INPUT below:
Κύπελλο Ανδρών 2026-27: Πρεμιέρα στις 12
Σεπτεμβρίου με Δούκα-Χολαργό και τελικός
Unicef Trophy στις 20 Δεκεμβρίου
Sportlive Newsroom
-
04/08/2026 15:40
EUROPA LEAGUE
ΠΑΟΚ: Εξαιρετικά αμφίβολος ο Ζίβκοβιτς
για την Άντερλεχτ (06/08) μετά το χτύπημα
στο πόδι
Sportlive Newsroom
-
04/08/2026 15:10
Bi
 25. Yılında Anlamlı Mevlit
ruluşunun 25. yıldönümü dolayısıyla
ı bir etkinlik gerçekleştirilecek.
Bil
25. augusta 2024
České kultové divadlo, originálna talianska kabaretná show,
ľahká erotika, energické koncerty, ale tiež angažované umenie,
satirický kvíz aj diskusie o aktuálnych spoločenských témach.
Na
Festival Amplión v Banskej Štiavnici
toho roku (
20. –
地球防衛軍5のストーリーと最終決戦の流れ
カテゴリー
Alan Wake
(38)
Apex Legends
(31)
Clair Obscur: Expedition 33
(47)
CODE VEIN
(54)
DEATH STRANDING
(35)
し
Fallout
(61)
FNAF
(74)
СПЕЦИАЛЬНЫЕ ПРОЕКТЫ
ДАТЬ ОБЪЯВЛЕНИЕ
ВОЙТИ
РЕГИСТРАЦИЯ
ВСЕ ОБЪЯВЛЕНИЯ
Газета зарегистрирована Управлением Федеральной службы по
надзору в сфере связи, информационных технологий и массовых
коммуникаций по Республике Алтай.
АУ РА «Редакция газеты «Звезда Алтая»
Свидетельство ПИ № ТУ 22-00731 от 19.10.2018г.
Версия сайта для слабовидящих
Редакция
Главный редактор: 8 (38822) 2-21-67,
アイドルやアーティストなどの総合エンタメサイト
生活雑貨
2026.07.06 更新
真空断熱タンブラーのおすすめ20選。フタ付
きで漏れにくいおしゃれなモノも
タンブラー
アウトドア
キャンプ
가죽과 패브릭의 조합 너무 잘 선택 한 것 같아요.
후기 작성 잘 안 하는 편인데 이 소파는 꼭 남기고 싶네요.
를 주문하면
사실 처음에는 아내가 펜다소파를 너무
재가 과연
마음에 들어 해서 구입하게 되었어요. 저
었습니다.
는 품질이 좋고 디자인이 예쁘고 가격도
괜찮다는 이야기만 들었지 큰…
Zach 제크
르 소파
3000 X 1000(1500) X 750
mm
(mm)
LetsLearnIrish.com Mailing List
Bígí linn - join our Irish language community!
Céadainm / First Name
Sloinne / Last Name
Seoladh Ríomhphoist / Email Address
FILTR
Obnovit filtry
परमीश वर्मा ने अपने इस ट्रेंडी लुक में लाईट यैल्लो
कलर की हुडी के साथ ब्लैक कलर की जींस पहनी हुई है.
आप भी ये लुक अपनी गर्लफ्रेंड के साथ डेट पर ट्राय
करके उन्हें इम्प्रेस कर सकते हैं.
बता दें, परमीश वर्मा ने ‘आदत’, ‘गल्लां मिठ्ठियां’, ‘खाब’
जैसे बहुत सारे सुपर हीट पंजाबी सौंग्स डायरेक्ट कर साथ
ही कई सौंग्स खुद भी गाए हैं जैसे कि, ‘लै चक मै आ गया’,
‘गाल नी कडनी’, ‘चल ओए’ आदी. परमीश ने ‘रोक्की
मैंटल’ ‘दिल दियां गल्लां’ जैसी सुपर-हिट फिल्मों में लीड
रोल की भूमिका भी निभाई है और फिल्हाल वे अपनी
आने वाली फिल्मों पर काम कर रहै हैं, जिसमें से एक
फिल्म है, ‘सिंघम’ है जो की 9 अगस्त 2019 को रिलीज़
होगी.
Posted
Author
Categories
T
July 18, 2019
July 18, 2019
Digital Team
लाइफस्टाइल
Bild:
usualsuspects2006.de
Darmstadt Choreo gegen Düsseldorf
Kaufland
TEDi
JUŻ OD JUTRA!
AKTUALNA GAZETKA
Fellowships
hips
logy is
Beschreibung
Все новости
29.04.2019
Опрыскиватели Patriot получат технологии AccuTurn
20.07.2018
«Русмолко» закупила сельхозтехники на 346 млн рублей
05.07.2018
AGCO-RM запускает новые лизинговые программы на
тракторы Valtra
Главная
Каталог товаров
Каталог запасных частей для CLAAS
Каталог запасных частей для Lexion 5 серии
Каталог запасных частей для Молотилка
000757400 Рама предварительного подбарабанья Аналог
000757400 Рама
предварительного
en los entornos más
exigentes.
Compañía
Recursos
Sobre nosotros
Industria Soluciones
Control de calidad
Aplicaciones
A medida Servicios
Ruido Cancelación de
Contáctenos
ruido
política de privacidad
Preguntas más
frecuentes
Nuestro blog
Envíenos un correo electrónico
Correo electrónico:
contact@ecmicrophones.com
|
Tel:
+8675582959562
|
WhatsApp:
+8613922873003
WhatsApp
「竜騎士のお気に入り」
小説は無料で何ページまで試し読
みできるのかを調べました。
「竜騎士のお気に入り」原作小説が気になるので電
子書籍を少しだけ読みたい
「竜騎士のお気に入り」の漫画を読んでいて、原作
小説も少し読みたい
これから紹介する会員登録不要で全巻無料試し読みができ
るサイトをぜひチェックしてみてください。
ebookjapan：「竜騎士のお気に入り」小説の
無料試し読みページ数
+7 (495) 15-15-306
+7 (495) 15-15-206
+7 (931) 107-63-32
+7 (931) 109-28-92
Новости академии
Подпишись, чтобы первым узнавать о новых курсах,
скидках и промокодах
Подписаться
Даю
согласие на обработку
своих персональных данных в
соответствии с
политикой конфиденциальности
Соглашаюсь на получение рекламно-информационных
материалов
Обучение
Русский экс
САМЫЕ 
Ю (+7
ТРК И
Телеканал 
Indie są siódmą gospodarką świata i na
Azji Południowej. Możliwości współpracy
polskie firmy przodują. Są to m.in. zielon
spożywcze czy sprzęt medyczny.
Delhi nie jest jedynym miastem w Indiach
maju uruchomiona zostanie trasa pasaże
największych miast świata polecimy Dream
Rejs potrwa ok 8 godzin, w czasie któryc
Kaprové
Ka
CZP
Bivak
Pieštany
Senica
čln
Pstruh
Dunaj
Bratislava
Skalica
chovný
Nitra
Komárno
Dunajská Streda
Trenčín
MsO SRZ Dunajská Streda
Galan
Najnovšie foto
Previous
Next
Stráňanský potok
End of INPUT.
### TASK TO COMPLETE
Reproduce the data exactly. All of it is needed.

### PROBLEM SOLUTION
Κύπελλο Ανδρών 2026-27: Πρεμιέρα στις 12
Σεπτεμβρίου με Δούκα-Χολαργό και τελικός
Unicef Trophy στις 20 Δεκεμβρίου
Sportlive Newsroom
-
04/08/2026 15:40
EUROPA LEAGUE
ΠΑΟΚ: Εξαιρετικά αμφίβολος ο Ζίβκοβιτς
για την Άντερλεχτ (06/08) μετά το χτύπημα
στο πόδι
Sportlive Newsroom
-
04/08/2026 15:10
Bi
 25. Yılında Anlamlı Mevlit
ruluşunun 25. yıldönümü dolayısıyla
ı bir etkinlik gerçekleştirilecek.
Bil
25. augusta 2024
České kultové divadlo, originálna talianska kabaretná show,
ľahká erotika, energické koncerty, ale tiež angažované umenie,
satirický kvíz aj diskusie o aktuálnych spoločenských témach.
Na
Festival Amplión v Banskej Štiavnici
toho roku (
20. –
地球防衛軍5のストーリーと最終決戦の流れ
カテゴリー
Alan Wake
(38)
Apex Legends
(31)
Clair Obscur: Expedition 33
(47)
CODE VEIN
(54)
DEATH STRANDING
(35)
し
Fallout
(61)
FNAF
(74)
СПЕЦИАЛЬНЫЕ ПРОЕКТЫ
ДАТЬ ОБЪЯВЛЕНИЕ
ВОЙТИ
РЕГИСТРАЦИЯ
ВСЕ ОБЪЯВЛЕНИЯ
Газета зарегистрирована Управлением Федеральной службы по
надзору в сфере связи, информационных технологий и массовых
коммуникаций по Республике Алтай.
АУ РА «Редакция газеты «Звезда Алтая»
Свидетельство ПИ № ТУ 22-00731 от 19.10.2018г.
Версия сайта для слабовидящих
Редакция
Главный редактор: 8 (38822) 2-21-67,
アイドルやアーティストなどの総合エンタメサイト
生活雑貨
2026.07.06 更新
真空断熱タンブラーのおすすめ20選。フタ付
きで漏れにくいおしゃれなモノも
タンブラー
アウトドア
キャンプ
가죽과 패브릭의 조합 너무 잘 선택 한 것 같아요.
후기 작성 잘 안 하는 편인데 이 소파는 꼭 남기고 싶네요.
를 주문하면
사실 처음에는 아내가 펜다소파를 너무
재가 과연
마음에 들어 해서 구입하게 되었어요. 저
었습니다.
는 품질이 좋고 디자인이 예쁘고 가격도
괜찮다는 이야기만 들었지 큰…
Zach 제크
르 소파
3000 X 1000(1500) X 750
mm
(mm)
LetsLearnIrish.com Mailing List
Bígí linn - join our Irish language community!
Céadainm / First Name
Sloinne / Last Name
Seoladh Ríomhphoist / Email Address
FILTR
Obnovit filtry
परमीश वर्मा ने अपने इस ट्रेंडी लुक में लाईट यैल्लो
कलर की हुडी के साथ ब्लैक कलर की जींस पहनी हुई है.
आप भी ये लुक अपनी गर्लफ्रेंड के साथ डेट पर ट्राय
करके उन्हें इम्प्रेस कर सकते हैं.
बता दें, परमीश वर्मा ने ‘आदत’, ‘गल्लां मिठ्ठियां’, ‘खाब’
जैसे बहुत सारे सुपर हीट पंजाबी सौंग्स डायरेक्ट कर साथ
ही कई सौंग्स खुद भी गाए हैं जैसे कि, ‘लै चक मै आ गया’,
‘गाल नी कडनी’, ‘चल ओए’ आदी. परमीश ने ‘रोक्की
मैंटल’ ‘दिल दियां गल्लां’ जैसी सुपर-हिट फिल्मों में लीड
रोल की भूमिका भी निभाई है और फिल्हाल वे अपनी
आने वाली फिल्मों पर काम कर रहै हैं, जिसमें से एक
फिल्म है, ‘सिंघम’ है जो की 9 अगस्त 2019 को रिलीज़
होगी.
Posted
Author
Categories
T
July 18, 2019
July 18, 2019
Digital Team
लाइफस्टाइल
Bild:
usualsuspects2006.de
Darmstadt Choreo gegen Düsseldorf
Kaufland
TEDi
JUŻ OD JUTRA!
AKTUALNA GAZETKA
Fellowships
hips
logy is
Beschreibung
Все новости
29.04.2019
Опрыскиватели Patriot получат технологии AccuTurn
20.07.2018
«Русмолко» закупила сельхозтехники на 346 млн рублей
05.07.2018
AGCO-RM запускает новые лизинговые программы на
тракторы Valtra
Главная
Каталог товаров
Каталог запасных частей для CLAAS
Каталог запасных частей для Lexion 5 серии
Каталог запасных частей для Молотилка
000757400 Рама предварительного подбарабанья Аналог
000757400 Рама
предварительного
en los entornos más
exigentes.
Compañía
Recursos
Sobre nosotros
Industria Soluciones
Control de calidad
Aplicaciones
A medida Servicios
Ruido Cancelación de
Contáctenos
ruido
política de privacidad
Preguntas más
frecuentes
Nuestro blog
Envíenos un correo electrónico
Correo electrónico:
contact@ecmicrophones.com
|
Tel:
+8675582959562
|
WhatsApp:
+8613922873003
WhatsApp
「竜騎士のお気に入り」
小説は無料で何ページまで試し読
みできるのかを調べました。
「竜騎士のお気に入り」原作小説が気になるので電
子書籍を少しだけ読みたい
「竜騎士のお気に入り」の漫画を読んでいて、原作
小説も少し読みたい
これから紹介する会員登録不要で全巻無料試し読みができ
るサイトをぜひチェックしてみてください。
ebookjapan：「竜騎士のお気に入り」小説の
無料試し読みページ数
+7 (495) 15-15-306
+7 (495) 15-15-206
+7 (931) 107-63-32
+7 (931) 109-28-92
Новости академии
Подпишись, чтобы первым узнавать о новых курсах,
скидках и промокодах
Подписаться
Даю
согласие на обработку
своих персональных данных в
соответствии с
политикой конфиденциальности
Соглашаюсь на получение рекламно-информационных
материалов
Обучение
Русский экс
САМЫЕ 
Ю (+7
ТРК И
Телеканал 
Indie są siódmą gospodarką świata i na
Azji Południowej. Możliwości współpracy
polskie firmy przodują. Są to m.in. zielon
spożywcze czy sprzęt medyczny.
Delhi nie jest jedynym miastem w Indiach
maju uruchomiona zostanie trasa pasaże
największych miast świata polecimy Dream
Rejs potrwa ok 8 godzin, w czasie któryc
Kaprové
Ka
CZP
Bivak
Pieštany
Senica
čln
Pstruh
Dunaj
Bratislava
Skalica
chovný
Nitra
Komárno
Dunajská Streda
Trenčín
MsO SRZ Dunajská Streda
Galan
Najnovšie foto
Previous
Next
Stráňanský potok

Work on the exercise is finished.